▶ Work instructions:
Wherever "next" shows up in the records below, copy the whole line.

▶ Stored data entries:
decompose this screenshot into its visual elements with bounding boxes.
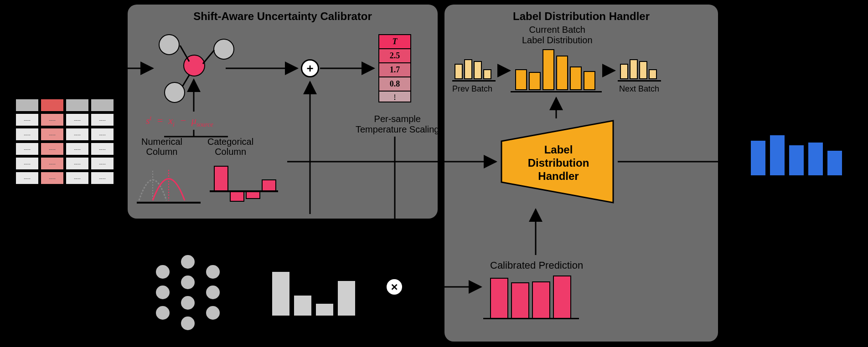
calibrated-label: Calibrated Prediction bbox=[490, 260, 583, 271]
handler-block-text: LabelDistributionHandler bbox=[501, 143, 615, 183]
svg-rect-3 bbox=[214, 166, 228, 191]
categorical-bars-icon bbox=[210, 162, 278, 209]
calibrated-bars bbox=[490, 276, 571, 319]
next-batch-bars bbox=[620, 59, 657, 79]
graph-node bbox=[159, 34, 180, 55]
calibrator-title: Shift-Aware Uncertainty Calibrator bbox=[193, 10, 372, 23]
prev-batch-label: Prev Batch bbox=[452, 84, 492, 94]
svg-rect-6 bbox=[262, 180, 276, 191]
graph-node bbox=[164, 82, 185, 103]
raw-output-bars bbox=[271, 271, 356, 316]
current-batch-label: Current BatchLabel Distribution bbox=[522, 25, 593, 46]
numerical-dist-icon bbox=[137, 162, 201, 207]
shift-formula: st = xi − μsource bbox=[146, 115, 213, 128]
temperature-table: T 2.5 1.7 0.8 ⋮ bbox=[378, 34, 411, 102]
input-table: ---------------- ---------------- ------… bbox=[15, 98, 115, 185]
svg-rect-5 bbox=[246, 191, 260, 199]
numerical-column-label: NumericalColumn bbox=[141, 137, 182, 157]
graph-node-center bbox=[183, 55, 205, 77]
svg-rect-4 bbox=[230, 191, 244, 201]
prev-batch-bars bbox=[455, 59, 491, 79]
plus-op-icon: + bbox=[301, 59, 319, 77]
categorical-column-label: CategoricalColumn bbox=[207, 137, 253, 157]
multiply-op-icon: × bbox=[385, 278, 403, 296]
next-batch-label: Next Batch bbox=[619, 84, 659, 94]
handler-title: Label Distribution Handler bbox=[513, 10, 650, 23]
current-batch-bars bbox=[515, 49, 595, 90]
temp-caption: Per-sampleTemperature Scaling bbox=[356, 114, 439, 135]
graph-node bbox=[213, 39, 234, 60]
output-bars bbox=[750, 134, 843, 176]
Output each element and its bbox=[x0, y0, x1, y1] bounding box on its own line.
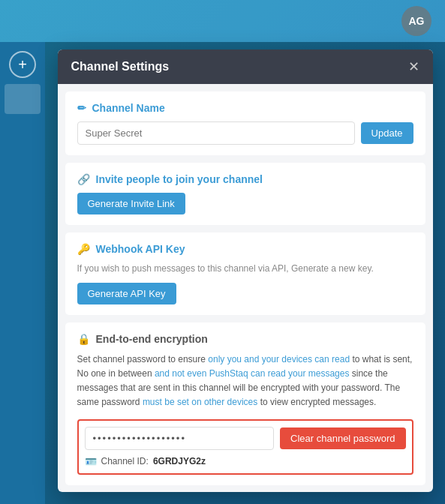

▶ Reply:
next-batch-bars bbox=[620, 59, 657, 79]
next-batch-label: Next Batch bbox=[619, 84, 659, 94]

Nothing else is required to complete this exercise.